There are tasks that need to take place within your cluster on an ad hoc basis. These tasks tend to have short lifetimes, an example might be “updating the schema in a database”.
Kubernetes offers two pathways to achieve this goal, both very similar, but differ in very subtle ways.
Jobs, and init containers.
Both of these pathways execute the same tasks, and, as will be seen further down, they both have similar definitions in manifests.
Jobs
A Kubernetes Job will execute a task as soon as it is loaded into the cluster.
This is the manifest I have for a container that I have defined elsewhere to have a certain set of commands be applied to it (basically, I have a container with Goose and netcat in it, an image of which is sent to my container repository, and this job ‘runs’ it with the commands).

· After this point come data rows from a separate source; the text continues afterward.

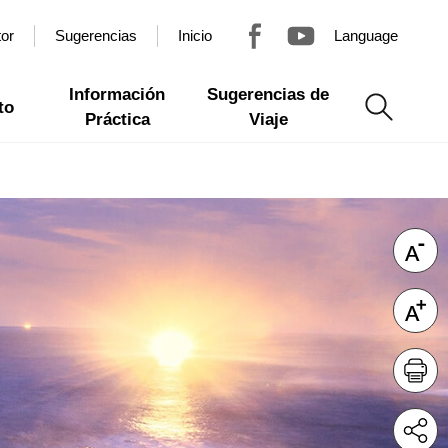
tor
Sugerencias
Inicio
Language
Información
Sugerencias de
to
Práctica
Viaje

The key things to note are that it’s a job, it has a name, a container image that it will interact with, some environment variables to be set on that container, and a set of commands that will be run on that container.
apiVersion: batch/v1
kind: Job
metadata:
name: accounts-schema-init
namespace: "$NAMESPACE"
spec:
template:
metadata:
name: accounts-schema
spec:
containers:
- name: accounts-schema
image: "onepage/accounts-schema:$TAG"
imagePullPolicy: "$IMAGEPULLPOLICY"
env:
- name: PGUSER
valueFrom:
secretKeyRef:
name: account-secret
key: username
- name: PGPASSWORD
valueFrom:
secretKeyRef:
name: account-secret
key: password
- name: PGDBNAME
value: "$DBNAME"
- name: PGHOST
value: "$HOST"
command:
- /bin/sh
- -c
- |
while ! nc -z "$PGHOST" "5432"; do
echo "Waiting for $PGHOST:5432 to become available..."
sleep 5
done
goose -v -dir=migrations postgres "user=$PGUSER dbname=$PGDBNAME password=$PGPASSWORD host=$PGHOST sslmode=disable" up;
restartPolicy: Never
Init containers
A bit of background first. A Pod will have one or more containers in it that will run. However before those containers are loaded and run on that pod an init container can be run on that pod (and will exit before the main container(s) will run).

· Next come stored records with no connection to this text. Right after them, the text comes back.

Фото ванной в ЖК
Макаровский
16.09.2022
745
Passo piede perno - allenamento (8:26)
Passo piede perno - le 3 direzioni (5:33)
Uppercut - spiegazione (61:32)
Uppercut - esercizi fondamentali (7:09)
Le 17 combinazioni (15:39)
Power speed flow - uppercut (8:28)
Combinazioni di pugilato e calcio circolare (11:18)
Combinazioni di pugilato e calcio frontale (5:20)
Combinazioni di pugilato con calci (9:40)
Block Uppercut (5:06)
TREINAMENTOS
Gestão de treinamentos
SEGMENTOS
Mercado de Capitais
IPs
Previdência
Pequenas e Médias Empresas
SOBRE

This means that when the deployment of the pod takes place then the init container will run in each pod before the main container(s) in the pod do, and we can run something very similar to the above job on the init container.
Note the manifest below, the key things are: It’s a deployment, with a name, a container image that it will work with (for the init container) as well as the main container, and a sidecar container (I know that it muddies things a bit to have it in the manifest, but it demonstrates that the containers in the pod each have different purposes).
The initContainer specification is almost identical to the job above.
apiVersion: apps/v1
kind: Deployment
metadata:
namespace: "$NAMESPACE"
name: accountserver
labels:
app: account
spec: # this is the specification of the deployment
replicas: $REPLICAS
selector:
matchLabels:
app: account
template:
metadata:
annotations: # inject linkerd into this pod.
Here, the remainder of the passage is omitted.